• **Listed records**:
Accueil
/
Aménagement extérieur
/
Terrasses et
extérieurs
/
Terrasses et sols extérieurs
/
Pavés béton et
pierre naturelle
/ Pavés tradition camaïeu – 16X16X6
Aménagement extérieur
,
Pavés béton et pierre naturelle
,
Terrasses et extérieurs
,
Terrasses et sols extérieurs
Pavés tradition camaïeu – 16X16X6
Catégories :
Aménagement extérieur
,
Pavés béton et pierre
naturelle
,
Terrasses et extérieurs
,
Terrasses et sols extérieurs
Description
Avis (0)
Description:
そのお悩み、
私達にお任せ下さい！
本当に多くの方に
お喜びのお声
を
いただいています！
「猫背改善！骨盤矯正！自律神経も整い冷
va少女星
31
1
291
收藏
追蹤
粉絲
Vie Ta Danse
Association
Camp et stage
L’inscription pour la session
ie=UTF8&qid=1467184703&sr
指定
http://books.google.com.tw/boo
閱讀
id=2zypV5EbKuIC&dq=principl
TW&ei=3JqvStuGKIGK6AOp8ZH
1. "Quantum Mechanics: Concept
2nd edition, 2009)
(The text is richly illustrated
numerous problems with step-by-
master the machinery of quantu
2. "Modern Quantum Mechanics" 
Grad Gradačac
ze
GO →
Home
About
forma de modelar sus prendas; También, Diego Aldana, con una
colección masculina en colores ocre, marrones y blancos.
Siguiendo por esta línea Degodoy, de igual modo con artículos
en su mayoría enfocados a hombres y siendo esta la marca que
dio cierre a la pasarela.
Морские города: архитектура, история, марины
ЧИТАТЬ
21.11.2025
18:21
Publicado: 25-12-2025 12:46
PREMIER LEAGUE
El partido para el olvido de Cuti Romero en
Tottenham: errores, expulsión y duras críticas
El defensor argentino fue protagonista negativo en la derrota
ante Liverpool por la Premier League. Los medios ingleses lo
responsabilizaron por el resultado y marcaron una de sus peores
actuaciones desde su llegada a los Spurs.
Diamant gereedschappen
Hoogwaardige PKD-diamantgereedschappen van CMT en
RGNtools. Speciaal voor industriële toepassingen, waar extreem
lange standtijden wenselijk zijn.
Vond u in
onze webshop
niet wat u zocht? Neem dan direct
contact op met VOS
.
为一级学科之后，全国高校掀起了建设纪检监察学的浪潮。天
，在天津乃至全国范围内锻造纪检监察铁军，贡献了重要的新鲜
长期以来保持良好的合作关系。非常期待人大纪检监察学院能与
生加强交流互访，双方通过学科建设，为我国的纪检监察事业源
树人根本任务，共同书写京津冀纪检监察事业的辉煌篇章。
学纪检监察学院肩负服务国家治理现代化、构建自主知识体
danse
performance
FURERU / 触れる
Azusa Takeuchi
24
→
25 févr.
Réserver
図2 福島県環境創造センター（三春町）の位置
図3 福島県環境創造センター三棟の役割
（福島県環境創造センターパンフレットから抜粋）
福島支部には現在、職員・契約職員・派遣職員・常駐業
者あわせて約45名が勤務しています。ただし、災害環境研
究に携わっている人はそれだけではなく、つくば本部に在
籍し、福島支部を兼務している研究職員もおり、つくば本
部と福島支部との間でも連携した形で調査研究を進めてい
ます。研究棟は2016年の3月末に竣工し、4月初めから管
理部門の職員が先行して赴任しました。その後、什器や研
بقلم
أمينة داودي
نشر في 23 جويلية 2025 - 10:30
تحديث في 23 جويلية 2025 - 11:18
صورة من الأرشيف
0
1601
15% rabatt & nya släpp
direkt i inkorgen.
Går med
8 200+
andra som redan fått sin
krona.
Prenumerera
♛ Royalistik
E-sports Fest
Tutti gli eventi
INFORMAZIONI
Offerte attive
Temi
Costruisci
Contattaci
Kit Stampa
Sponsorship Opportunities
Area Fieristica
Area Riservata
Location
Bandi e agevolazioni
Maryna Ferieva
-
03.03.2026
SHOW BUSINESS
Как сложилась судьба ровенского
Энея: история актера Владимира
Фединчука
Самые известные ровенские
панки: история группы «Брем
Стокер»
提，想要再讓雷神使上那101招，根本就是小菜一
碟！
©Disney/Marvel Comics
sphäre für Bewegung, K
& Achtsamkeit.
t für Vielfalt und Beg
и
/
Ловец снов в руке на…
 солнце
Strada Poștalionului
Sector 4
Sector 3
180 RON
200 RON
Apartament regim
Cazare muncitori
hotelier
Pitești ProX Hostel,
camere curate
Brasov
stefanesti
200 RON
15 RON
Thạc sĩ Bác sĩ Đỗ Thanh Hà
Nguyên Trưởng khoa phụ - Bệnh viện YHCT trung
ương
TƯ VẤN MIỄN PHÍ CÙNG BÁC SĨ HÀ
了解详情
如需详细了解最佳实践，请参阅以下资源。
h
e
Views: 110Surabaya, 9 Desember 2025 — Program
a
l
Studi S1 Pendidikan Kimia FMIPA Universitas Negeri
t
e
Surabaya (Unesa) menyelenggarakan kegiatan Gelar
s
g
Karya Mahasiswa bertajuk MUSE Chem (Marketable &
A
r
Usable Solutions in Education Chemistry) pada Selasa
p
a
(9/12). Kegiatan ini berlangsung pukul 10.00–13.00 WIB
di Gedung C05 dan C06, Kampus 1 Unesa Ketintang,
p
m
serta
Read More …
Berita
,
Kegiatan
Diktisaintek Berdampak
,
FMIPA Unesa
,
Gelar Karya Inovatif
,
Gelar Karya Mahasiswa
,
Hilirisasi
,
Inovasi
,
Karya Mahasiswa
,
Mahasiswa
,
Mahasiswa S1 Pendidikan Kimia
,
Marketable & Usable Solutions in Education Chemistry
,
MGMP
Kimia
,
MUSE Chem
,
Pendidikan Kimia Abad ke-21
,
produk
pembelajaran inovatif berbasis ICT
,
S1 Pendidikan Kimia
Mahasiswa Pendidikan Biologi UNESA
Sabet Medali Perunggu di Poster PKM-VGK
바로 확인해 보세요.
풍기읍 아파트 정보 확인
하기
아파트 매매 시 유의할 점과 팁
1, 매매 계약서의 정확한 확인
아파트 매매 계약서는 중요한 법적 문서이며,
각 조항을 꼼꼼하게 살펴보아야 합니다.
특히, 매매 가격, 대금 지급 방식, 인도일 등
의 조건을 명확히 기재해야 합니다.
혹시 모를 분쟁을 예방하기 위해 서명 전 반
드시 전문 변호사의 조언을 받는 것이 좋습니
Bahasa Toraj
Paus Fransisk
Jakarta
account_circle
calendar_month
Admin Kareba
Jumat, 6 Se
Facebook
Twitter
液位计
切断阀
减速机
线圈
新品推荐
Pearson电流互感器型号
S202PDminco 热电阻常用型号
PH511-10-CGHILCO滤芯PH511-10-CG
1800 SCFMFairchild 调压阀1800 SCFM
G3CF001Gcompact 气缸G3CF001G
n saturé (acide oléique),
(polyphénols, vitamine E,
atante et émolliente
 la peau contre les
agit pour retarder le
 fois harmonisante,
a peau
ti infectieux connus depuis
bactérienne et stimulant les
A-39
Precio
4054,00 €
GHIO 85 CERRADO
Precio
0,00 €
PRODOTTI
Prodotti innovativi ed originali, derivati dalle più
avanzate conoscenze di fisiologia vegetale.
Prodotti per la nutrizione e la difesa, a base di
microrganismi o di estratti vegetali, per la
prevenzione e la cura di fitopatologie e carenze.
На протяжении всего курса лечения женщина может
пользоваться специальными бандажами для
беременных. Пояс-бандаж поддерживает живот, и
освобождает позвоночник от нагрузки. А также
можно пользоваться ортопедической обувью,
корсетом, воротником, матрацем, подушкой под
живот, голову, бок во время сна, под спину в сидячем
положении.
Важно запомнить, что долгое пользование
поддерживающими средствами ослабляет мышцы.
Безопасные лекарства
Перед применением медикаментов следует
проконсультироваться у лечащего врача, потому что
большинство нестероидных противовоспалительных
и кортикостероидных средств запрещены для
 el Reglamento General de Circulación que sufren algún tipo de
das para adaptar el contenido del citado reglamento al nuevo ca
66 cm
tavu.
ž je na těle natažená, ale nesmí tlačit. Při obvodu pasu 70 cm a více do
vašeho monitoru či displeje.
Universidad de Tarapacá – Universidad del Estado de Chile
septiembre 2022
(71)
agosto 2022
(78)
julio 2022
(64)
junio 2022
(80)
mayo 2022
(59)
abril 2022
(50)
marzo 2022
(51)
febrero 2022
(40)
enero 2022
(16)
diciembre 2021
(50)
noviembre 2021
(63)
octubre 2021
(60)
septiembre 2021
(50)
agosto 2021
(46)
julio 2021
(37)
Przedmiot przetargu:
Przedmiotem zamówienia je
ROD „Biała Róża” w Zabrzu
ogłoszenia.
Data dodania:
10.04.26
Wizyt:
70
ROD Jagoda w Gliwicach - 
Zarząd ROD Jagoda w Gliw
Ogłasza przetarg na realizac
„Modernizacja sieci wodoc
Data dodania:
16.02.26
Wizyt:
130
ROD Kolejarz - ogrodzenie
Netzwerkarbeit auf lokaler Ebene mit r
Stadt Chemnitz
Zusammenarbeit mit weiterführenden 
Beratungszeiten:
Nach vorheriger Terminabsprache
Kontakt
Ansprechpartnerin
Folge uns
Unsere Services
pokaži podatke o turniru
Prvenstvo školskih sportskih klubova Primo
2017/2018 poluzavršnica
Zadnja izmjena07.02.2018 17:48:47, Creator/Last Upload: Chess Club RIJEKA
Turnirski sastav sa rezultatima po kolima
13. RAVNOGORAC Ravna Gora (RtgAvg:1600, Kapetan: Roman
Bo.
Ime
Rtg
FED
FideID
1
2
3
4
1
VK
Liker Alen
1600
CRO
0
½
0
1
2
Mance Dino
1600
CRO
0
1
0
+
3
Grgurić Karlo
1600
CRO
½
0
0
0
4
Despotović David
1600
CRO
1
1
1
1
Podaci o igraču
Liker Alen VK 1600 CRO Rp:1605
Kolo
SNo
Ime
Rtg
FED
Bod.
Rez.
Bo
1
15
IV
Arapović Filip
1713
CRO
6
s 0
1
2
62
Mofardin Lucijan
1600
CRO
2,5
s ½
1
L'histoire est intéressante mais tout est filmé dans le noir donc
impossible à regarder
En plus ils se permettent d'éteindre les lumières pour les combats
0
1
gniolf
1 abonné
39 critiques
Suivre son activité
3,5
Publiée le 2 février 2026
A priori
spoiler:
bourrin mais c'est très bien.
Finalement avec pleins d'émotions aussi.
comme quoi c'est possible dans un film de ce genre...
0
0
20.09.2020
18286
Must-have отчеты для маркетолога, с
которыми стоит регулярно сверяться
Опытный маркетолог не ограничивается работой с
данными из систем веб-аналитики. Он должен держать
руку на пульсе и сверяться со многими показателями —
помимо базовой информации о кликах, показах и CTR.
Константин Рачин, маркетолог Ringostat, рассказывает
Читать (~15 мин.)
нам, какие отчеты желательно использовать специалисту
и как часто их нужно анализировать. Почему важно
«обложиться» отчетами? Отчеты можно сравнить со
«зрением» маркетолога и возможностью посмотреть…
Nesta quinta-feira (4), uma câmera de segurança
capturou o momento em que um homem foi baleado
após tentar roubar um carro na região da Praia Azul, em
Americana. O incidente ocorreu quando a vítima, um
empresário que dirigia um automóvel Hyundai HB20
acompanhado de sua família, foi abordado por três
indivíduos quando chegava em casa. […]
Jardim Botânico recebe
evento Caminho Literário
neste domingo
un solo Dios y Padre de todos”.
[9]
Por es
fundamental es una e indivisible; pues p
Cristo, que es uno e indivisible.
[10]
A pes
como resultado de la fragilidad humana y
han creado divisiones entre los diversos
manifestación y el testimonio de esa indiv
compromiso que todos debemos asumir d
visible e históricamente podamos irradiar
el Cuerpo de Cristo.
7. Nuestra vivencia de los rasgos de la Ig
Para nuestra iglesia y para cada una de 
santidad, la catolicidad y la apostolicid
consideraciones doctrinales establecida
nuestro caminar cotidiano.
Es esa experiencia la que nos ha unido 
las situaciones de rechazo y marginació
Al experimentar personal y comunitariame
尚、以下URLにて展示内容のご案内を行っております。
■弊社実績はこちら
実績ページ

• **Your assignment**: Working down the entries above, count each line in which "Jagoda" occurs, and state only the resulting number.

• **Written solution**: 2